There is this conversation about nuclear power that bugs me. The downvoting part in this section motivated me enough to talk about the following.

The way I see things humanity does not have an energy issue, industries do. We don't need more energy to heat our homes, for example. More energy is needed for the industries to be able to expand. So I don't understand why this SMR "adventure" is so well perceived by the public or even environmentalists.

We know that businesses, corporations etc care only about their monetary profit, and not about the environment or humans. Governments take tones of money to enforce these kind of policies worldwide. Some bribes have even evolved to taxable salaries.

Why are people so eager to defend SMR like it's a solution? It's like pretending that the problem is not related to the eternal growth model of capitalism. No?

As you can tell, I cannot see an ecological solutions withing capitalism. Is there anyone who can? If yes, how would those solutions bypass or change the eternal growth model, to a sustainable one?

I might need to change my point of view, this is why I shared this rant.

[–] Hamartiogonic@sopuli.xyz 3 points 6 months ago (1 children)

A huge part of global CO2 emissions come from various industries, so they certainly have a lot to improve. We should definitely start with that instead of blaming regular consumers of everything.

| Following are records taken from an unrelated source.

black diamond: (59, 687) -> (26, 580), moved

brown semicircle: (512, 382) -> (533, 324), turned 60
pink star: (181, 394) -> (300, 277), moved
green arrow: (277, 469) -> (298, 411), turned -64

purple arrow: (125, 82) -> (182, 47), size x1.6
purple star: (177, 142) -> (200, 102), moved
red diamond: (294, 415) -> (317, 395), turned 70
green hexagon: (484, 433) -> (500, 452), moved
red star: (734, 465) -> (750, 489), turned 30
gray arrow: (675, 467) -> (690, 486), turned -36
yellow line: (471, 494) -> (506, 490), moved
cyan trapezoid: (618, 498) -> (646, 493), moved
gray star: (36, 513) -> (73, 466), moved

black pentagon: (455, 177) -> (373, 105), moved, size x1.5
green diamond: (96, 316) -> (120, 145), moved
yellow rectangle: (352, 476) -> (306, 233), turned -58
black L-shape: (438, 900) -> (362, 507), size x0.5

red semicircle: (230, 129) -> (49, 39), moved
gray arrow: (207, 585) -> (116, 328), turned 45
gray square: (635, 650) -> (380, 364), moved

Switching to completely renewable energy sources requires grid energy storage, which we don’t really have at the moment. While we’re building renewable energy plants and the facilities to balance out the mismatching nature of energy production and demand, we’re still going to need some sort of energy during the transition period, and that’s when nuclear energy comes in handy. The way I see it, it’s not a long term solution for everything, but a temporary tool for managing the transition period, which is apparently going to take decades.

The private sector does what’s economically attractive and viable, but policies dictate what makes economic sense and what doesn’t. Therefore, I think we should all vote for the local politicians who support renewable energy and grid energy storage.

Building large reactors isn’t economically attractive, so maybe SMRs could help with that. Time will tell. Or maybe we need to make it more expensive to build and run fossil fuel plants, and politics would be the right tool for that.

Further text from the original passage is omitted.